You have been around the SDMB long enough I thought that should be obvious to you by now.
I don’t doubt some think this.
I also don’t doubt that some think 2012 will bring some Mayan apocalypse down on us.
Belief is not reason and is especially obnoxious when it is used to deny other people rights.
Again, as I said, I support gay marriage, so ultimately I agree with you guys. I think if you stack up arguments on their side vs the ones on our side, they lose.
What I’m arguing is not that gay marriage is wrong, but that the other side has their reasons, and they aren’t ridiculous and they aren’t necessarily borne out of bigotry or ignorance. I happen to feel that they don’t measure up, but I think reasonable people can disagree, and therefore have to be convinced in a serious way by addressing their real concerns, rather than through mockery or attacking straw men.
My view is most of the arguments against gay marriage are based on the concept of people who are more emotionally invested in tradition trying to uphold those traditions (even if doing so is anti-egalitarian and deprives others of some civil rights).
People with more conservative worldviews tend to have (from what I’ve read of psychology) a strong response to threats. Some methods of dealing with these threats are an intense reliance on protective, aggressive authority figures who keep the threats at bay (conservatives tend to be very supportive of the military and police) and a reliance on tradition since change in and of itself can be stressful and unpredictable. Stressful, threatening situations tend to make all people more conservative (9/11 as an example and the way the nation rallied around Bush).
Personally I think the arguments against gay marriage (it will violate 1000+ year traditions. It is necessary for healthy children. It will damage society as a whole) are fundamentally all smokescreens against the true opposition, the fact that allowing gays to marry will violate a cultural tradition conservatives have grown emotionally attached to. If the sanctity of marriage were the real motive then issues like the high divorce rate, multiple marriages, marriages among the elderly or infertile, etc. would also be issues for anti-gay marriage advocates. But they do not have any serious interest in those issues from what I can tell.
In my view it is like saying a good reason to oppose women’s liberation movements is that it will create unemployment (by having more people in the workforce). That is more of a smokescreen reason. The real reason is discomfort with changes to tradition.
I’m not saying it isn’t a valid reason with a valid motive. However whether that motive deserves to be respected by society as a whole is another story.

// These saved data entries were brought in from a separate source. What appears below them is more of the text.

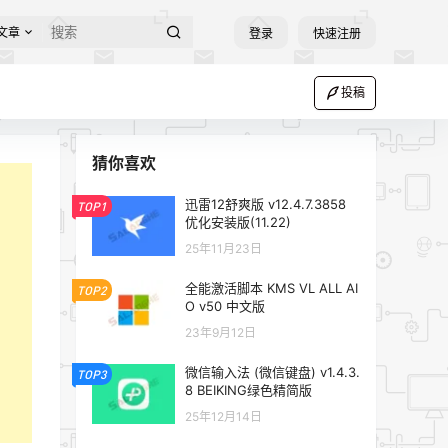
文章
登录
快速注册
投稿
猜你喜欢
迅雷12舒爽版 v12.4.7.3858
TOP1
优化安装版(11.22)
25年11月23日
全能激活脚本 KMS VL ALL AI
TOP2
O v50 中文版
23年9月12日
微信输入法 (微信键盘) v1.4.3.
TOP3
8 BEIKING绿色精简版
25年12月14日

Opposing gay marriage because someone is emotionally invested in tradition, and will suffer emotional stress if those traditions are destroyed is a valid reason to do or not do something. Whether society should respect that motive is something else. If I suffer anxiety attacks everytime I see someone wear a green shirt it is not the responsibility of everyone I see out in the street to avoid wearing green shirts. That doesn’t mean I don’t suffer anxiety, but whether it is the responsiblity of society to restrict itself to fit my needs is a different issue.

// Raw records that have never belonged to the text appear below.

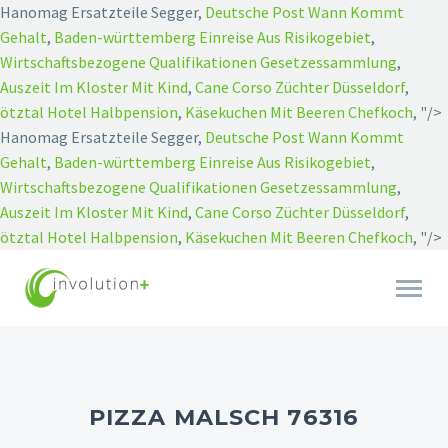
Hanomag Ersatzteile Segger,
Deutsche Post Wann Kommt
Gehalt
,
Baden-württemberg Einreise Aus Risikogebiet
,
Wirtschaftsbezogene Qualifikationen Gesetzessammlung
,
Auszeit Im Kloster Mit Kind
,
Cane Corso Züchter Düsseldorf
,
ötztal Hotel Halbpension
,
Käsekuchen Mit Beeren Chefkoch
, "/>
Hanomag Ersatzteile Segger,
Deutsche Post Wann Kommt
Gehalt
,
Baden-württemberg Einreise Aus Risikogebiet
,
Wirtschaftsbezogene Qualifikationen Gesetzessammlung
,
Auszeit Im Kloster Mit Kind
,
Cane Corso Züchter Düsseldorf
,
ötztal Hotel Halbpension
,
Käsekuchen Mit Beeren Chefkoch
, "/>
PIZZA MALSCH 76316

I think the major debate isn’t that most of us feel we should be able to take each other’s rights away. It is a question of who, what, when, where, how and why. Even libertarians think the police should be able to stop battery and theft. So even they support some restrictions.
And I disagree. It’s all homophobic, and all stupid and/or ignorant. Just like the reasons for segregation were all based on racism and stupidity.
And I don’t think that this is something reasonable people disagree on; it’s the un-reasonable ones who disagree. And their “real concerns” are their homophobia, religious fanaticism and general malice. You aren’t going to reason them out of their position, because they are not reasonable people.